Company name: Pliant
Founded: April 2006
Location: Milpitas, Calif.
What does the company offer? Pliant will launch its first product, a solid-state flash drive, in the fourth quarter.
Why is it worth watching? Pliant is joining the emerging enterprise flash storage market, which Sun Microsystems has called "the most exciting thing that's happened in storage in 20 years." Flash storage costs a lot but delivers data at much faster speeds than rotating disk drives and is expected to gain major enterprise adoption over the next few years.
How did the company get its start? Founded by Mike Chenery, Doug Prins and Aaron Olbrich, all veterans of Fujitsu.
How did the company get its name? "Pliant" is meant to convey "a solution that was flexible and scalable to changing application environments," the company says.
CEO and background: Amyl Ahola, the former CEO of TeraStor and vice president at Seagate and Control Data.
Funding: $8 million in a funding round led by Lightspeed Venture Partners.
Who's using the product? Target customers are OEMs and data centers operating mission-critical, I/O-intensive applications, such as financial systems, Web transactions and streaming video.
Three under the radar
There are a few more companies worth watching from whom we couldn't get much information, because they are in stealth mode. Here's what we know about them:
Axxana: Led by a team of industry veterans, Axxana promises a data replication plan that will "change the face of disaster recovery." Axxana's board of advisers includes Moshe Yanai, a current IBM fellow who years ago developed EMC's flagship Symmetrix storage systems.
Axxana co-founder and CEO Eli Efrat was previously the CEO of MessageVine, which developed messaging products for wireless and Internet providers. Axxana CTO Alex Winokur was named a "master inventor" while a member of IBM's research division and worked for Yanai at storage vendor XIV, which was acquired by IBM this year. Axxana is based in the United States but has offices in Tel Aviv. The company plans to make more details public by October.
GreenBytes: Due to exit stealth mode on Sept. 15, GreenBytes says it is developing "an ultra-high-efficiency NAS appliance" that will archive long-term, persistent data, cutting storage energy consumption by up to 50%. While the company declined to release any more information before its self-imposed embargo is lifted, a Google search brings up a white paper (download PDF) on GreenBytes technology on the Sun Microsystems Internet domain.

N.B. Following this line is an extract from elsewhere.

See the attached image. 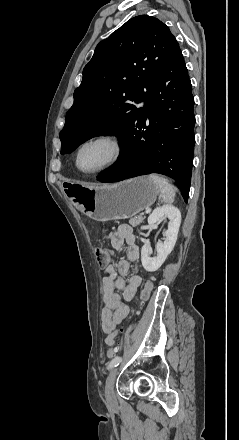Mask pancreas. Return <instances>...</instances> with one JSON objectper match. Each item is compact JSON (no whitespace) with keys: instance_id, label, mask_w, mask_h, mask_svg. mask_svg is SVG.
Masks as SVG:
<instances>
[{"instance_id":"cf45deb5","label":"pancreas","mask_w":239,"mask_h":440,"mask_svg":"<svg viewBox=\"0 0 239 440\" xmlns=\"http://www.w3.org/2000/svg\"><path fill=\"white\" fill-rule=\"evenodd\" d=\"M143 220H145V216H135V218H130L129 224H131V226H139Z\"/></svg>"}]
</instances>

GreenBytes, or at least its technology, seems to be heavily affiliated with Sun. The GreenBytes ZFS+ file system is based on Sun's open-source ZFS file system and is designed to reduce capacity needs with nondestructive compression and data de-duplication, the white paper states. The GreenBytes NAS appliance, known as the Cypress, is based on the Sun Fire X4500 server. GreenBytes CTO Robert Petrocelli is a physicist and computer scientist and was previously CEO of Heartlab, a developer of cardiac imaging software.
Storspeed: Click on this company's Web site and all you'll see is the vendor's name and an e-mail address on an otherwise blank page. What is known is that the Austin-based start-up is working on speeding up access to storage with a network-based caching technology along the lines of what the vendor Gear6 offers.
Storspeed has former Cisco executive Mark Cree on board, and it has secured $13 million in funding from firms such as El Dorado Ventures, Hunt Ventures, Vesbridge Partners and Palomar Ventures. Cree was CEO of NuSpeed Internet Systems, a storage-area networking vendor acquired by Cisco eight years ago. Storspeed declined an interview request, with Vice President of Business Development Gregory Dahl telling Network World that "we are likely to stay in stealth mode for another few quarters."